I woke up Monday morning ready to start my new life as an Official Girlfriend. I chose my outfit carefully—I wanted to look dreamy and fun and easygoing, which obviously meant twisting a neon zebra-striped bandana into a belt for my denim skirt. My heart was pounding as I walked into homeroom. Lewis was already there, sitting at his desk, leaning forward to talk to the kid in front of him, like the super-cool guy he was. He glanced up at me, and instead of throwing myself into his arms, I decided to play it cool by simply grinning at him and waggling my fingers casually. Lewis’s mouth twisted into a half-smile as he turned away from me and started a conversation with they guy behind him. He’s just shy, I told myself. My smile still frozen on my face, I made my way to my own desk, a few rows away from Lewis’s. I hadn’t even sat down when his best friend sidled up to me and said, dispassionately, “Lewis doesn’t like you anymore.”

It felt like my entire soul had just thrown up. I looked to Lewis, hoping for an answer or at least a little eye contact—some kind of acknowledgement of what was happening—but he kept his back to me. Apparently he’d decided not to like me just as abruptly as he’d decided to like me, and I had no idea what had tipped him either way.

The crushing wave of heartbreak that overtook me at that moment might have seem justified if Lewis and I had been married for six years, with a house and a dog. I sank into my chair and started sobbed uncontrollably. What had changed since Friday? What had I done? What was wrong with me? Wasn’t I a good girlfriend? I hoped that Lewis would catch sight of my tears and take me back, or at least say something, but he continued to ignore me. I was heartbroken for weeks—over what was essentially a three-hour relationship.
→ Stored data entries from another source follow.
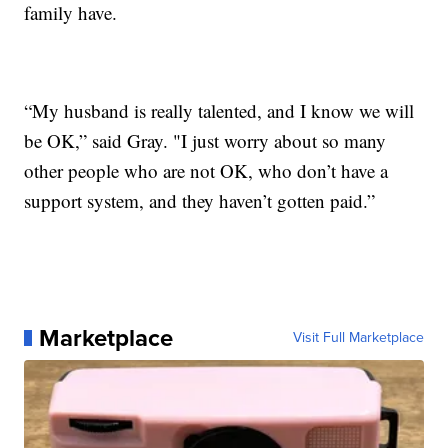
family have.
“My husband is really talented, and I know we will
be OK,” said Gray. "I just worry about so many
other people who are not OK, who don’t have a
support system, and they haven’t gotten paid.”
Marketplace
Visit Full Marketplace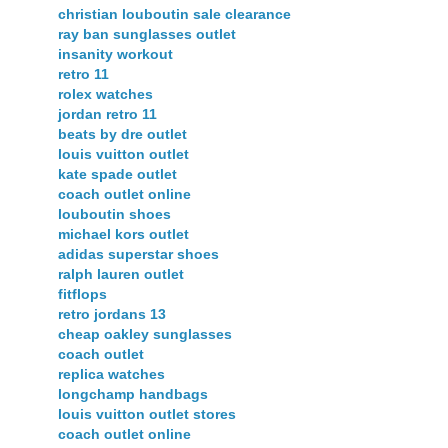
christian louboutin sale clearance
ray ban sunglasses outlet
insanity workout
retro 11
rolex watches
jordan retro 11
beats by dre outlet
louis vuitton outlet
kate spade outlet
coach outlet online
louboutin shoes
michael kors outlet
adidas superstar shoes
ralph lauren outlet
fitflops
retro jordans 13
cheap oakley sunglasses
coach outlet
replica watches
longchamp handbags
louis vuitton outlet stores
coach outlet online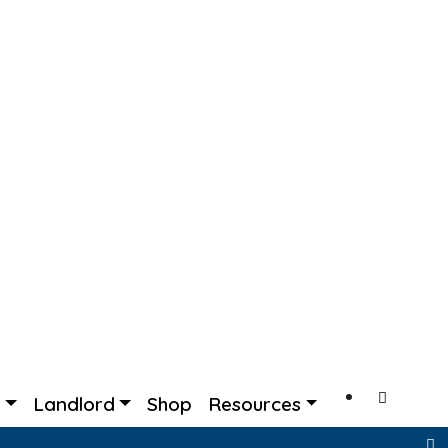
s
Landlord
Shop
Resources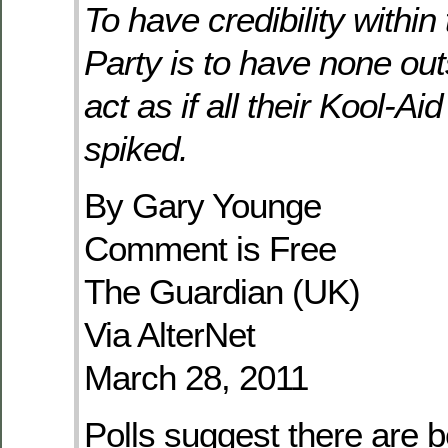
To have credibility withi
Party is to have none out
act as if all their Kool-A
spiked.
By Gary Younge
Comment is Free
The Guardian (UK)
Via AlterNet
March 28, 2011
Polls suggest there are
The end of my romance with Lewis was also the end of our friendship, and as much as I missed thinking of myself as somebody’s girlfriend, I missed our after-school walks to Hardee’s more. After that, I watched from afar as he pulled the same hot-and-cold routine on a couple of other girls at our school. I still don’t know why he pulled the plug on our burgeoning love affair after the dance. Maybe he didn’t like dancing with me. Maybe he went home and realized that he was a kid and didn’t want to be in a committed relationship. But I think the likeliest explanation is that he got everything he needed out of being secretly in love, and once it became a reality, it wasn’t as fun. And if that’s true, we had it in common: looking back, I realize that I preferred the fantasy of a relationship too. After the dance, I spent the whole weekend talking about him with my friends, and imagining torrid scenarios between the two of us, but I never once thought to call him.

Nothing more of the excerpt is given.